A fundamental assumption of Literary Darwinism is that works of art must and do reflect adapted human nature, together with the physical and social environments influencing human behavior. Darwinian inquiry locates literary art, consequently, at the intersection of biological, psychological, and cultural aspects of human experience.

ASP: What can Literary Darwinism tell us about the act of reading itself—the types of stories that capture our attention and their emotional impact?

JS: Evolutionary criticism confirms our sense that works of imagination compel attention because they appeal to universal human nature and address recurring human dilemmas. Stories, plays, and poems address those dilemmas with a keenness that is both artful and urgent, moreover, engaging readers with emotionally vivid action or situation. Even works that seem unrealistically conceived and far removed from ordinary human reality—futuristic, utopian, or occult, for example—address familiar preoccupations, albeit indirectly.

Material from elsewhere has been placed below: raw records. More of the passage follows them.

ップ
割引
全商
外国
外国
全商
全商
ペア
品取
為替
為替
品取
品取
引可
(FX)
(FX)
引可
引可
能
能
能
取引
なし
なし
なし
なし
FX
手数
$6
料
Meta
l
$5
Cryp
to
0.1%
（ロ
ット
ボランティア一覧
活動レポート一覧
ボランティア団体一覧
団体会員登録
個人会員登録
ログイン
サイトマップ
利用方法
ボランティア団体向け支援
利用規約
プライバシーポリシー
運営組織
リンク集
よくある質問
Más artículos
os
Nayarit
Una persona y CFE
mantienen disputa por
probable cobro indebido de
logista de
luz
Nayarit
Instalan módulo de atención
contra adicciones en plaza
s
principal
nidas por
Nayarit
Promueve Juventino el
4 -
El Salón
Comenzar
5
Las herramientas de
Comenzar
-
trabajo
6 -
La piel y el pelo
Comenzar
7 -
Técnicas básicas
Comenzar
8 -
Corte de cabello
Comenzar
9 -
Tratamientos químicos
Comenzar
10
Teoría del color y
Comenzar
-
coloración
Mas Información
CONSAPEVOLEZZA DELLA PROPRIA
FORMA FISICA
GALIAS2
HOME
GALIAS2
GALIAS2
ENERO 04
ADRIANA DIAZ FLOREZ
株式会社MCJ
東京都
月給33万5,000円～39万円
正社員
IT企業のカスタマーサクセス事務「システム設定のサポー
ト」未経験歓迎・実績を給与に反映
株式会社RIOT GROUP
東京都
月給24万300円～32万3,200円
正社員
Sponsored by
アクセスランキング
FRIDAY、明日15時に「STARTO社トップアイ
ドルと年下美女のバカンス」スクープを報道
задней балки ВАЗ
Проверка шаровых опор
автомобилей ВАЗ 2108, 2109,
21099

We read for many reasons: to explore our sometimes satisfying, sometimes anguished, relationship with community expectations; to reassure ourselves that our understanding of our physical and social environments is sufficiently subtle and accurate; to escape temporarily from existential threats and torments; to assuage our griefs and to soothe our anxieties. Often, too, we read because fictive examples may enable us to refine or reshape our handling of real-life problems: we observe how literary characters cope with the intricacies of attracting mates, achieving status, building reputations, forging alliances, or acquiring resources. We read to immerse ourselves in social or physical worlds different from our own, tasting the vicarious pleasure of options unavailable to us in our actual lives. We read to project ourselves into characters representing a wide variety of human types, playing try-on with a vast wardrobe of identities.  We read to test and hone our social survival skills, watching characters read minds, detect deception, and avoid victimization. We obtain useful tips, too for perpetrating our own deceptions, for engaging in culturally permissible, potentially adaptive, acts of cheating. We read because we are fascinated by the antics of our fellow social animals, and literature offers us a cornucopia of examples.

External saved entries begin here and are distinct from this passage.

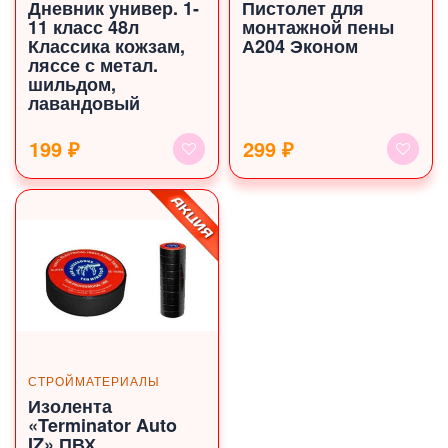
Дневник универ. 1-
Пистолет для
11 класс 48л
монтажной пены
Классика кожзам,
А204 Эконом
ляссе с метал.
шильдом,
лавандовый
199 ₽
299 ₽
СТРОЙМАТЕРИАЛЫ
Изолента
«Terminator Auto
IZ» ПВХ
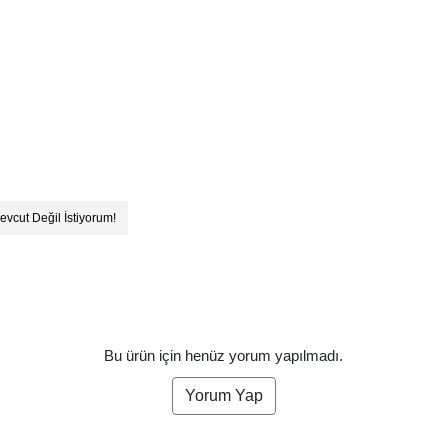
evcut Değil İstiyorum!
Bu ürün için henüz yorum yapılmadı.
Yorum Yap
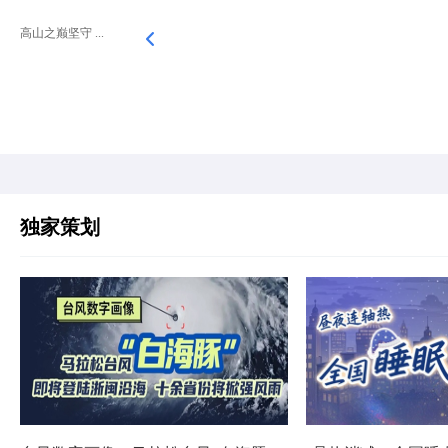
高山之巅坚守 ...
独家策划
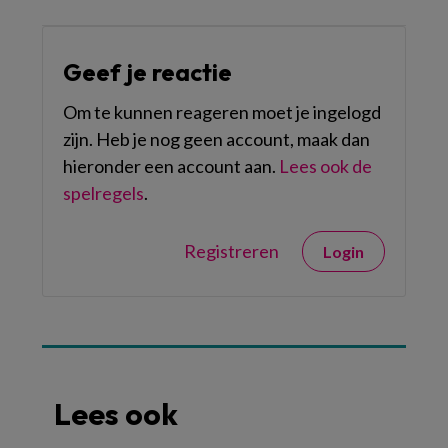
Geef je reactie
Om te kunnen reageren moet je ingelogd
zijn. Heb je nog geen account, maak dan
hieronder een account aan.
Lees ook de
spelregels
.
Registreren
Login
Lees ook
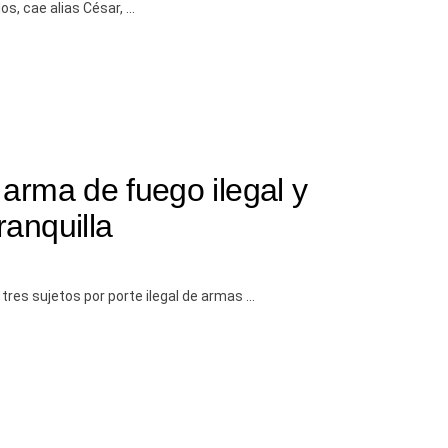
, cae alias César, ...
 arma de fuego ilegal y
ranquilla
tres sujetos por porte ilegal de armas ...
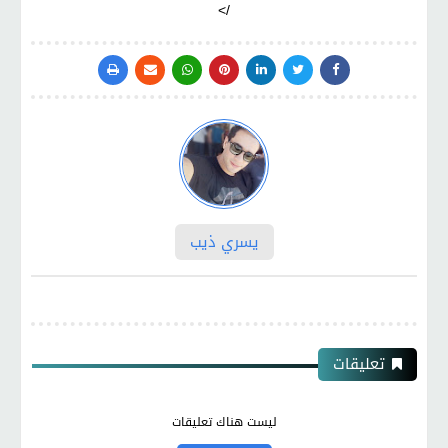
/>
يسري ذيب
تعليقات
ليست هناك تعليقات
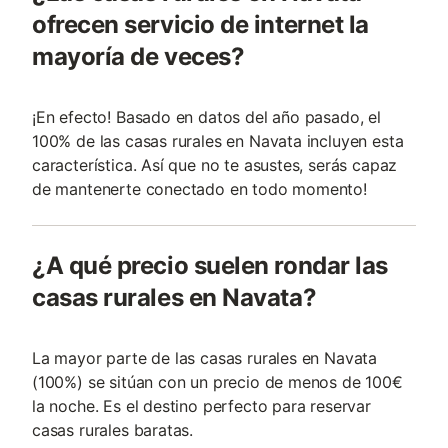
ofrecen servicio de internet la
mayoría de veces?
¡En efecto! Basado en datos del año pasado, el
100% de las casas rurales en Navata incluyen esta
característica. Así que no te asustes, serás capaz
de mantenerte conectado en todo momento!
¿A qué precio suelen rondar las
casas rurales en Navata?
La mayor parte de las casas rurales en Navata
(100%) se sitúan con un precio de menos de 100€
la noche. Es el destino perfecto para reservar
casas rurales baratas.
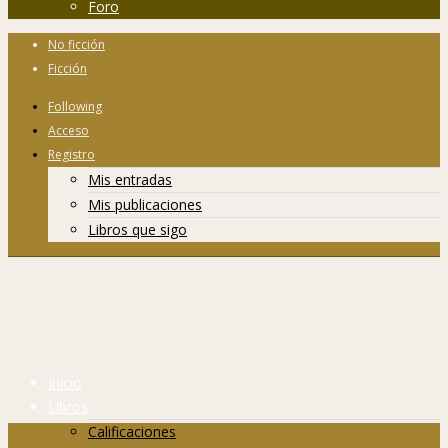
Foro
No ficción
Ficción
Following
Acceso
Registro
Mis entradas
Mis publicaciones
Libros que sigo
Inicio
Libros
Calificaciones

ASP: Given unlimited space, what other works might you have chosen to include in the book?

JS: Poems by Emily Dickinson, T. S. Eliot, Wallace Stevens, Gwendolyn Brooks, and Elizabeth Bishop come immediately to mind. It would be satisfying to tackle Moby-Dick, but the analysis might well turn into a book as vast as the novel itself. Emerson’s “Self-Reliance,” Crane’s Maggie, and Hawthorne’s Scarlet Letter would be prime candidates for evolutionary analysis, along with short fiction by Poe, Irving, James, Freeman, Cather, Faulkner, Fitzgerald, and Baldwin. Other possibilities include Stein’s Three Lives, Dreiser’s American Tragedy and Lewis’s Main Street … there’s no shortage of enticing materials for a follow-up volume.

Judith P. Saunders is Professor of English at Marist College in New York State. She is the author of The Poetry of Charles Tomlinson: Border Lines and Reading Edith Wharton through a Darwinian Lens: Evolutionary Biological Issues in Her Fiction.